Но как я думаю, более 12-13-и узлов вряд ли мы сможем сейчас дать, идём пока на шести котлах, через несколько минут ещё три подключатся.
Линкор медленно покатился направо, уходя из-под этой огромной сосиски, что неукротимо приближалась к нам. И вот она уже над нами, а мы ещё ни как не можем из под неё выскользнуть, она так же как и мы делает поворот чтобы не выпустить нас из своих объятий. Пушки уже не могли стрелять почти вертикально вверх, была слышна только трескотня винтовок, некоторые матросы легли на палубу и лёжа стреляли вверх. Мы понемногу выползали из-под сосиски, когда оттуда сорвалось несколько черных капель, и устремилась вниз к нам и одна из них была довольно большой.

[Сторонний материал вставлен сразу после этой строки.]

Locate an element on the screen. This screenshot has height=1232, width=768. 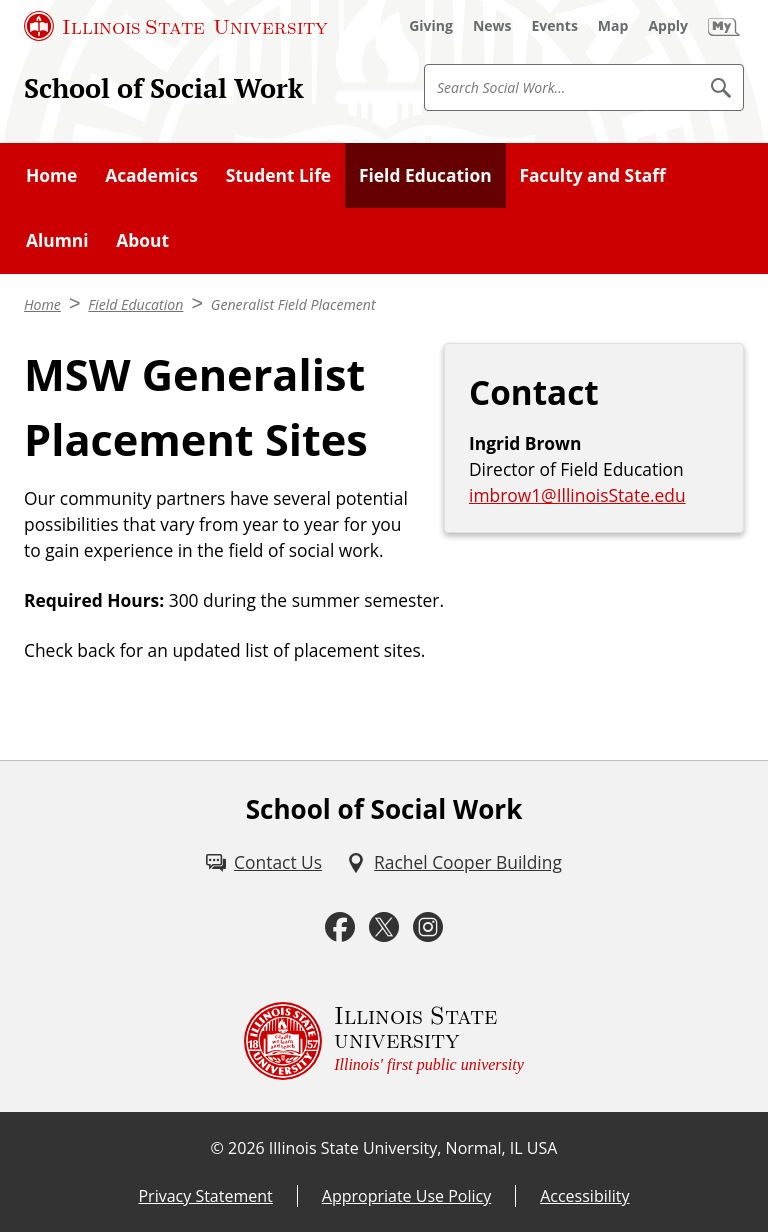 © [© (External)] is located at coordinates (217, 1148).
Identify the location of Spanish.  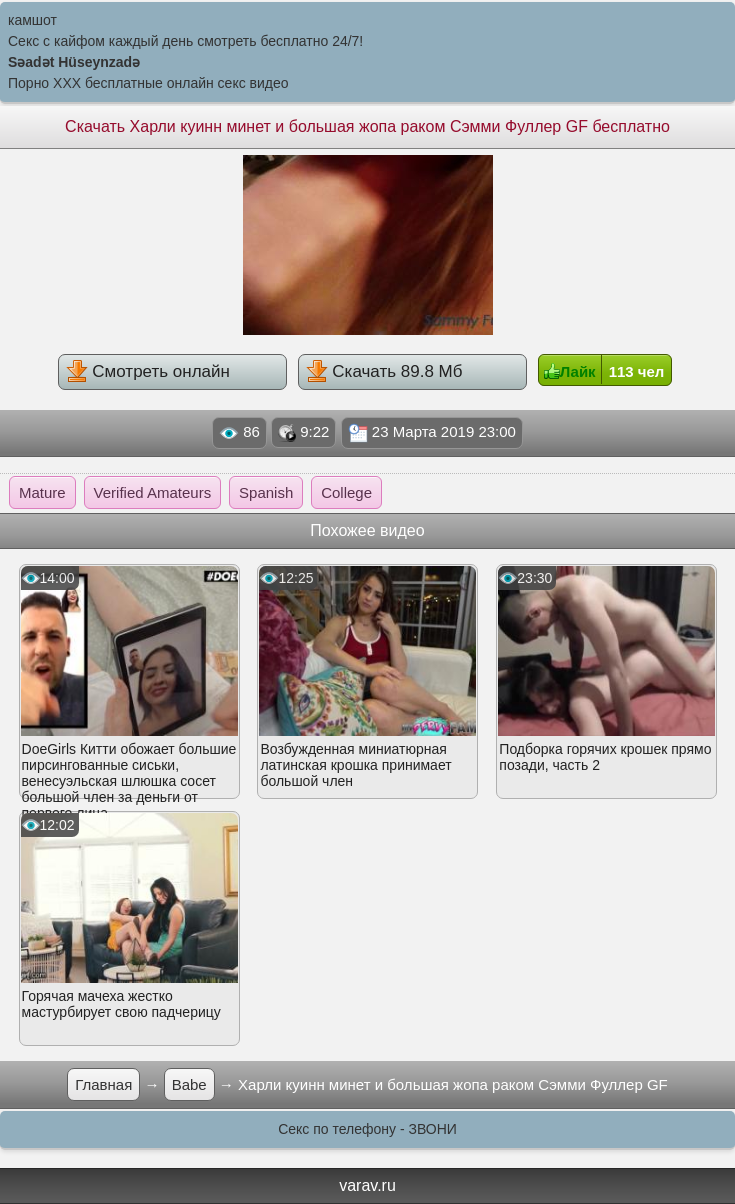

Петер Штрассер видел, как внизу русские корабли приходят в движение, пока они стояли, их не так сильно было видно. Но вот как только кто-то из них давал ход, сразу стало заметно, их выдавал кильватерный след, он как бы увеличивал сам корабль. Сейчас внизу навстречу ему шли русские корабли. Впереди, вот эти быстро приближающих три длинных корабля – русские эсминцы, мы даже не будем пытаться бомбить, в них невозможно попасть слишком маленькая цель. А вот следом идут четырехтрубный крейсер, а за ним то, что нам надо – русский линейный корабль. Там дальше ещё какие-то корабли выходят…. Не это ли линкор бомбили и теперь он убегает. Штрассер ещё на подлете видел яркие вспышки во мгле, это было похоже на разрывы бомб или орудийные залпы. Вот и сейчас с русского крейсера стреляет одна пушка и с дредноута пара, но пока близких разрывов не было, русские снаряды почему-то разрываются над нами.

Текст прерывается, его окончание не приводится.